Because a terrorist needs only about 25 kilograms of highly-enriched uranium or 8 kilograms of plutonium to improvise a bomb, the margin of error for material accounting is small. There are at least 2 million kilograms (4.4 million pounds) of stockpiled weapons-grade nuclear material left over from decommissioned bombs and atomic-fuel plants, according to the International Panel on Fissile Materials, a nonprofit Princeton, New Jersey research institute that tracks nuclear material.
That’s enough to make at least 100,000 new nuclear weapons on top of the 20,000 bombs already in weapon-state stockpiles.
‘Poorly Secured’
“The elements of a perfect storm are gathering,” said former Democratic Senator Sam Nunn, founder of the Washington- based Nuclear Threat Initiative, in an e-mail. “There is a large supply of plutonium and highly enriched uranium-weapons- usable nuclear materials spread across hundreds of sites in 32 countries, too much of it poorly secured. There is also greater know-how to build a bomb widely available, and there are terrorist organizations determined to do it.”
Greenpeace, the anti-nuclear environmental group, has shown the ease with which intruders could breach security at Electricite de France SA reactors. Activists on Dec. 5 exposed lapses at EDF nuclear reactors near Paris and in southern France, hiding inside one for 14 hours and unfurling a banner reading “Safe Nuclear Doesn’t Exist” on the roof of another.
Invading Power Plants
Since then, EDF has reviewed existing barriers around reactor sites and added patrols with guard dogs and tasers, said Dominique Miniere, the company’s director of nuclear production. If saboteurs were to penetrate a reactor site and disable the power supply, creating a similar effect as when the tsunami struck the Fukushima Dai-Ichi plant in Japan last year, there would be a danger of the nuclear fuel rods melting and radioactive particles being released into the air.
Criminals breached South Africa’s Pelindaba nuclear facility in 2007, overpowering guards who oversaw the country’s stock of bomb-grade material. The U.S. Defense Threat Reduction Agency dismissed staff over nuclear security concerns in May 2008 at a North Dakota base that dispatched nuclear bombs without proper controls.
In November 2010, Belgian activists evaded North Atlantic Treaty Organization guards to expose weak security protecting nuclear weapons at a base in Kleine Brogel.
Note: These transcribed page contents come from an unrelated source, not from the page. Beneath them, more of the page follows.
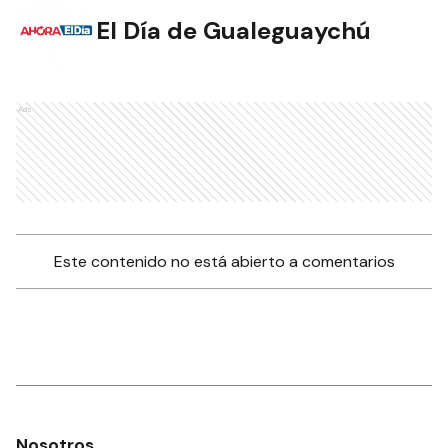
El Día de Gualeguaychú
Ads
Este contenido no está abierto a comentarios
Nosotros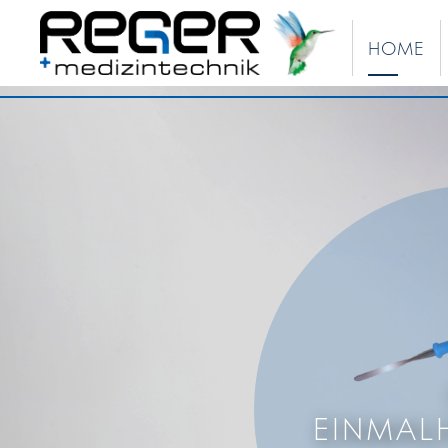
HOME
EINMAL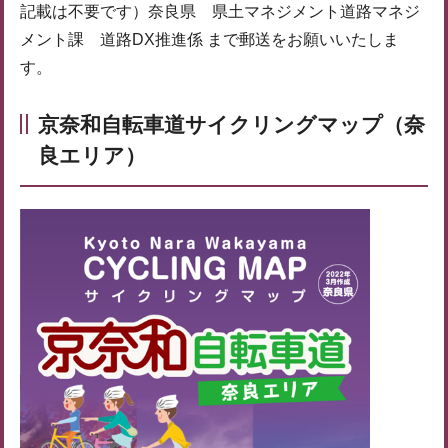
記載は不要です）奈良県 県土マネジメント道路マネジ
メント課 道路DX推進係 まで郵送をお願いいたしま
す。
京奈和自転車道サイクリングマップ（奈
良エリア）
Activists spent several hours taking pictures of a bunker containing nuclear warheads before security guards apprehended them.
Phi Beta Iota: Our understanding is that the US Government cannot account for all of its nuclear materials (not just weapons, but those are not under rigorous control either). Furthermore, the development of nuclear, biological, chemical, and radiological weapons in black programs open the real possibility that the next CIA, FBI, or Israeli false flag will indeed be radiological in nature. As best we can tell, we have a corrupt civilian leadership and a troubling mix of honest and out of control military leaders. The USA remains the greatest proliferator of most threat materials, while enabling others to proliferate at well. It is not possible to “lock down” the world. The USA passed the point of diminishing returns on Epoch A top down leadership decades ago. The only possible “win” is non-zero – create a world that works for all. We know how to do this. Corruption prevents us from being serious.